ИБ: Нет, у воды в Венеции особая роль. Сначала о другом. О плотности, если угодно, искусства на квадратный сантиметр. Очень интересно сравнить венецианскую архитектуру с римской того же периода. В Риме между фигурами апостолов на фронтоне — километр, да? В Венеции эти же апостолы — плечо к плечу, тесными, сомкнутыми рядами. Как в армии. Эта невероятная плотность создает особый венецианский феномен: уже не барокко, а что-то совершенно другое, специфически венецианское. И все-таки самое потрясающее в Венеции — это именно водичка. Ведь вода, если угодно, это сгущенная форма времени. Ежели мы будем следовать Книге с большой буквы, то вспомним, что там сказано: «и Дух Божий носился над водою». Если Он носился над водою, то значит, отражался в ней. Он конечно же есть Время, да? Или Гений времени, или Дух его. И поскольку Он отражается в воде, рано или поздно он им и становится. Доотражалось то есть. Вспомните все эти морщины на воде, складки, волны, их повторяемость… Особенно когда вода — серенького цвета, то есть того именно цвета, какого и должно быть, наверное, время. Если можно себе представить время, то скорее всего оно выглядит как вода. Отсюда идея появления Афродиты-Венеры из волн: она рождается из времени, то есть из воды.

СВ: И все это происходит в Венеции?

ИБ: Конечно, там же всего этого навалом, все во всем отражается. И отсюда — постоянные трансформации. Не знаю, как это объяснить… Скажем, птичка летит над водой. Слетает она вниз как голубь, а на другом берегу — смотришь — появляется уже в виде чайки. Полет над водой — особенный, это полет с налогом на отражение. Помимо всего прочего, это невероятно красиво. И красиво именно потому, что существует этот антитезис, эта возможность трансформации. Когда в Венеции садится солнце и закат отражается в окнах, то окна похожи на рыб с блестящей, сверкающей чешуей. Помните все эти квазиготические окна, вернее, романские, переходящие в готические? А позднее — вечером, когда в окнах зажигается свет, то они — словно рыбы, освещенные изнутри, с полузашторенной чешуей.
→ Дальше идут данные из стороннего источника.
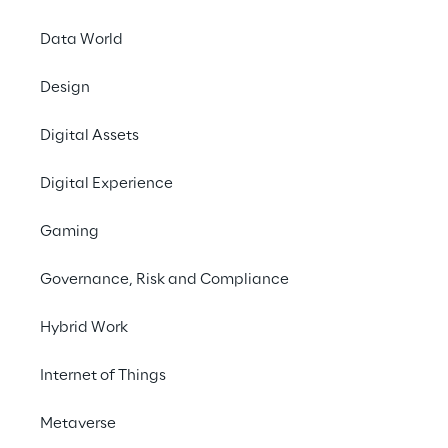
Data World
Design
Digital Assets
Digital Experience
Gaming
Governance, Risk and Compliance
Hybrid Work
Internet of Things
Metaverse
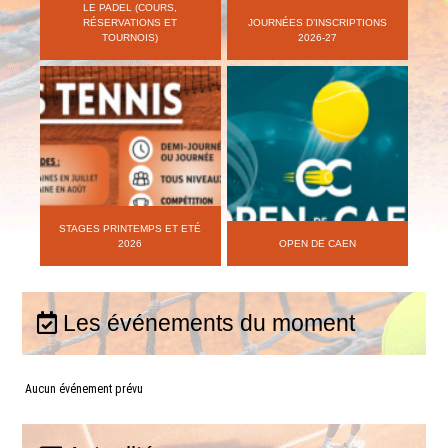
LE PADEL (COURS,
RÉSERVATIONS ET
JOURNÉES D’INSCRIPTIONS
TOURNOIS)
2026-27
STAGES PRINTEMPS ET ETÉ
2026
OPEN DE CAEN
Les événements du moment
Aucun événement prévu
СВ: Имела ли для вас значение русская поэтическая традиция описания Венеции — Ахматова, Пастернак?

ИБ: В общем, нет. В данном конкретном случае Ахматова и Пастернак не так значительны; вот у Вяземского, кажется, около дюжины стихотворений про Венецию! То есть ахматовская «Венеция» — совершенно замечательное стихотворение, «золотая голубятня у воды» — это очень точно в некотором роде. «Венеция» Пастернака — хуже. Ахматова поэт очень емкий, иероглифический, если угодно. Она все в одну строчку запихивает. У Пастернака Венеция плывет «размокшей каменной баранкой». Это не совсем так. Эти два острова и мостики между ними скорее напоминают двух рыб на синей тарелке.

СВ: Когда вы рассказываете о Венеции, то говорите только о воде и об архитектуре. А люди?
[1] [2] [3] [4]



Добавить комментарий

  • Обязательные поля обозначены *.

If you have trouble reading the code, click on the code itself to generate a new random code.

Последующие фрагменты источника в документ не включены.